Exercise requirements:
Every line of the listing is returned unchanged, and every picture is dropped.

Record set:
==*==

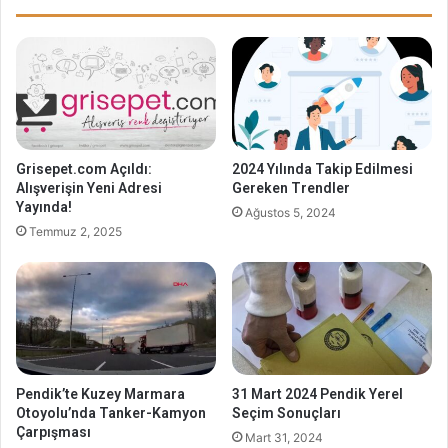
Grisepet.com Açıldı:
2024 Yılında Takip Edilmesi
Alışverişin Yeni Adresi
Gereken Trendler
Yayında!
Ağustos 5, 2024
Temmuz 2, 2025
Pendik’te Kuzey Marmara
31 Mart 2024 Pendik Yerel
Otoyolu’nda Tanker-Kamyon
Seçim Sonuçları
Çarpışması
Mart 31, 2024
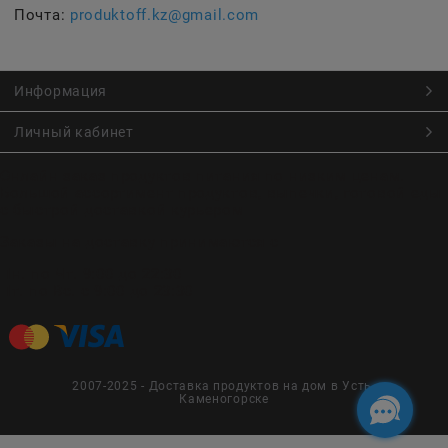
Почта:
produktoff.kz@gmail.com
Информация
Личный кабинет
Онлайн заказ продуктов питания по низким ценам.
Большой ассортимент продуктов, выпечки, готовой еды
с быстрой доставкой курьером
Заказы на доставку принимаются с
Пн. по Чт. 9:00 до 22:30
Пт. по Вс. с 9:00 до 23:30
2007-2025 - Доставка продуктов на дом в Усть-
Каменогорске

==*==

Solution to the exercise:
Grisepet.com Açıldı:
2024 Yılında Takip Edilmesi
Alışverişin Yeni Adresi
Gereken Trendler
Yayında!
Ağustos 5, 2024
Temmuz 2, 2025
Pendik’te Kuzey Marmara
31 Mart 2024 Pendik Yerel
Otoyolu’nda Tanker-Kamyon
Seçim Sonuçları
Çarpışması
Mart 31, 2024
Почта:
produktoff.kz@gmail.com
Информация
Личный кабинет
Онлайн заказ продуктов питания по низким ценам.
Большой ассортимент продуктов, выпечки, готовой еды
с быстрой доставкой курьером
Заказы на доставку принимаются с
Пн. по Чт. 9:00 до 22:30
Пт. по Вс. с 9:00 до 23:30
2007-2025 - Доставка продуктов на дом в Усть-
Каменогорске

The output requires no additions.